Bricolage and The Divas: Almodóvar Meets Hollywood’s Golden Age

By Noah Cowan
Cinematheque Ontario Program Guide
Summer 2003

(Film notes by the lovely George Kaltsounakis and Steve Gravestock can be seen in the PDF)

all about my mother.jpeg

The teasing melodramatist-modernist may be something unprecedented in movie history”—David Denby, The New Yorker

All of the influences on me and all of the film references in my films are very spontaneous and visual. I don’t make any tributes. I’m a very naive spectator. I can't learn from the movies that I love”—Pedro Almodóvar

You are more and more authentic the more you look like someone you dreamed of being” —Agrado in All About My Mother

Pedro Almodóvar is the most maddening of contemporary auteurs. He has made some of the most pleasurable art cinema of the past few decades—All About My Mother and Women on the Verge of a Nervous Breakdown are enormously compelling by just about any standard—and some real dreck. (The films from Tie Me Up! Tie Me Down! through Kika make for an almost unforgivable career lapse.) When things go well in an Almodóvar creation, the recipe most often involves a clear and deft gesture of cinematic bricolage, wrapped in layers of luminous, inspired performances from his troupe of extraordinary Spanish actresses.

This programme of playful double bills celebrates how some of these fine concoctions spring forth from an inspired and unapologetic repurposing of Hollywood’s Golden Age and, especially, its legendary divas. All of these pairs were suggested by Almodóvar himself, as part of a recent retrospective and exhibition at La Cinémathèque francaise. He was asked to suggest several films inspired by or complementary to each film in his career. The result was a sprawling, frequently naughty, and utterly unique survey of cinema history. This programme culls that list down to six pairs that encapsulate his unironic, clear-eyed affection for Joan Crawford, George Cukor, Douglas Sirk, Joseph Mankiewicz, Bette Davis, Nicholas Ray, and the extraordinary worlds, aesthetic and narrative, they created.

To focus the programme on American classics was a decision taken with some anxiety; even the casual cineaste can identify Almodóvar as an astute student and reassembler of cinema history; name-checking his influences is practically film nerd sport.

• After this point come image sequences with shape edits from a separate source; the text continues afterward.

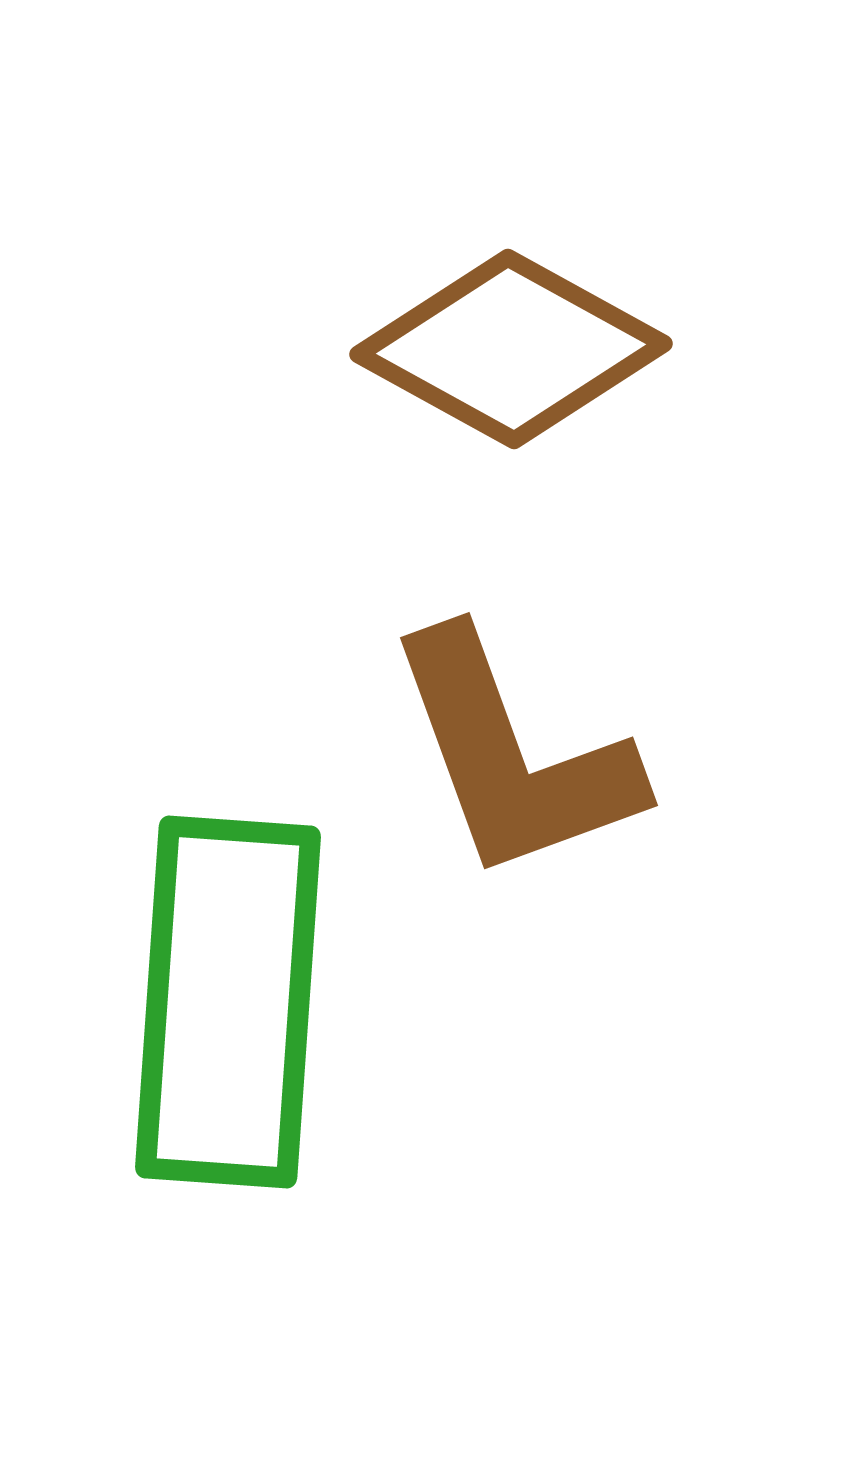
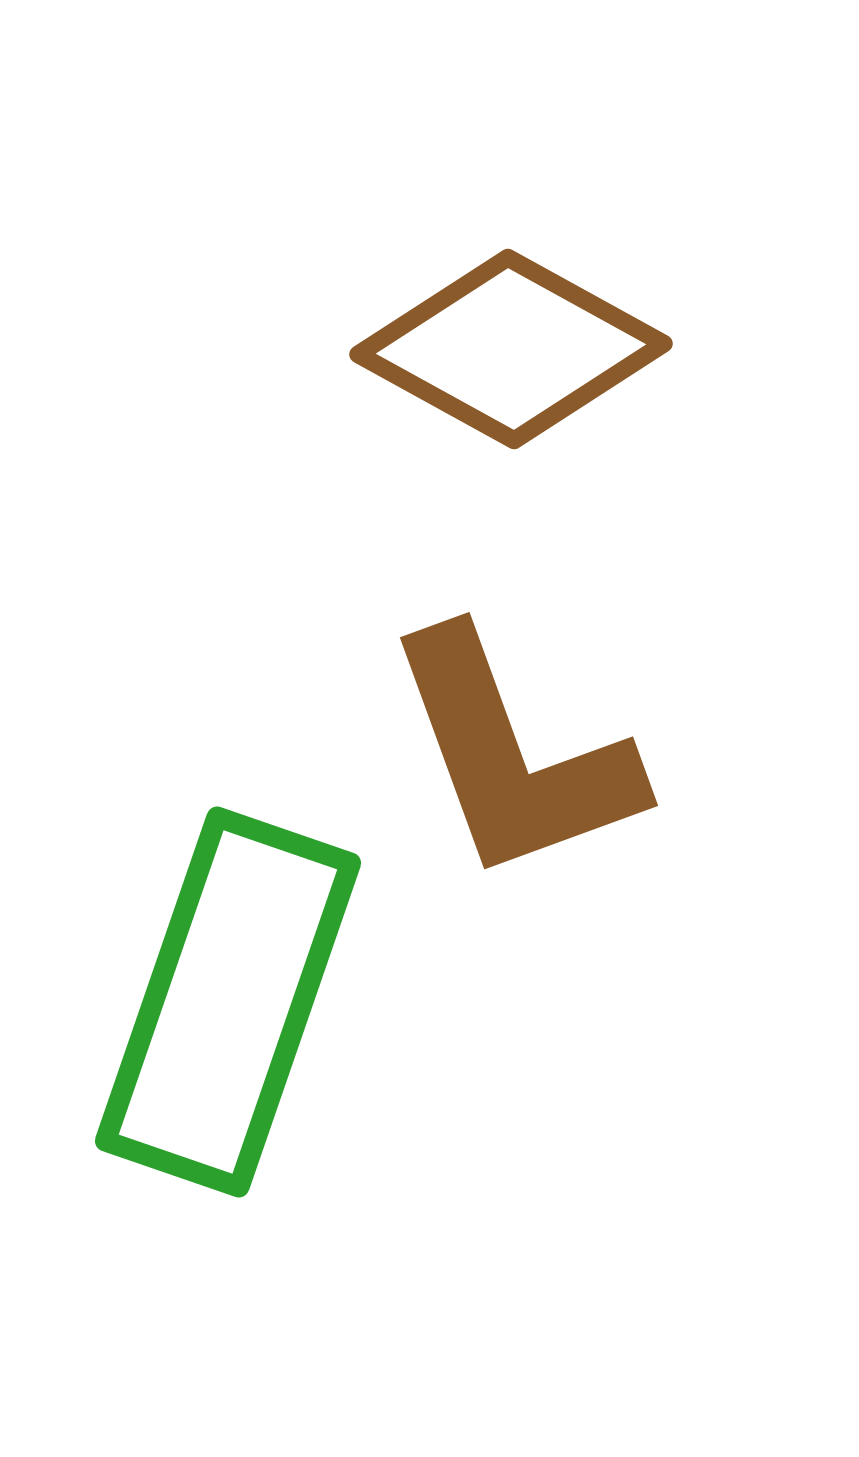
green rectangle: rotated 15 degrees clockwise
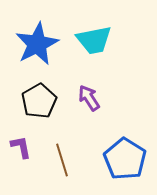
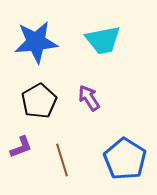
cyan trapezoid: moved 9 px right
blue star: moved 1 px left, 2 px up; rotated 21 degrees clockwise
purple L-shape: rotated 80 degrees clockwise
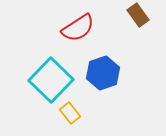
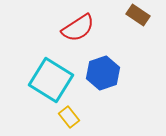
brown rectangle: rotated 20 degrees counterclockwise
cyan square: rotated 12 degrees counterclockwise
yellow rectangle: moved 1 px left, 4 px down
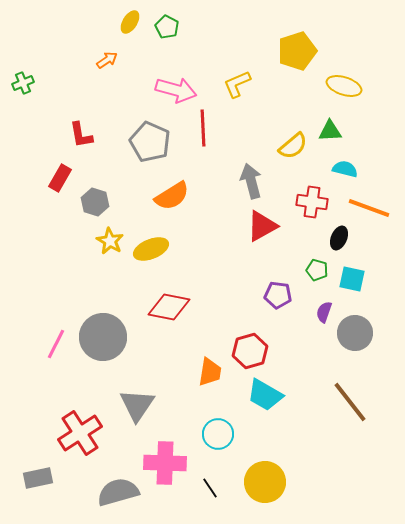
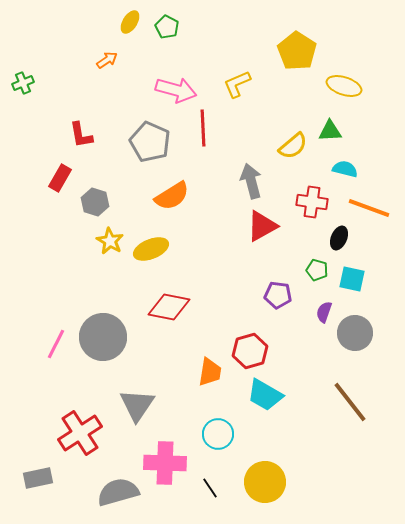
yellow pentagon at (297, 51): rotated 21 degrees counterclockwise
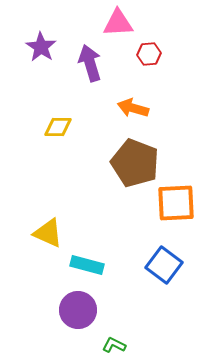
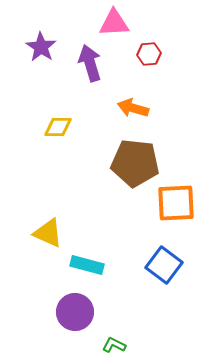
pink triangle: moved 4 px left
brown pentagon: rotated 15 degrees counterclockwise
purple circle: moved 3 px left, 2 px down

He liberally draws from all of cinema’s masters—Bergman and Hitchcock are his principal suppliers of visual language, Buñuel a cultural touchstone—but Almodóvar’s creative spirit and the passionate emotive core of his cinema is so clearly inspired by Hollywood that he can, in breathtaking fashion, quote an entire monologue from Johnny Guiter towards the end of Women on the Verge, and it feels completely right.

Almodóvar’s symbiotic relationship with American cinema functions largely through his appropriation of great female performance. He has molded many of this generation’s boldest international stars: Carmen Maura, Marisa Paredes, Cecilia Roth, Penélope Cruz, Rossy de Palma, Chus Lampreave... the list goes on. They have become some of cinema’s greatest divas by channelling and making contemporary the pain, suffering, and will to overcome heartbreak that first animated the very idea of cinematic melodrama. (I also include Antonio Banderas on that list above, despite his gender. In their two key films together, Law of Desire and Matador, Almodóvar deploys the stunning young man as a kind of kooky femme fatale. The performances don't actually make sense if Claudette Colbert doesn’t come to mind from time to time.)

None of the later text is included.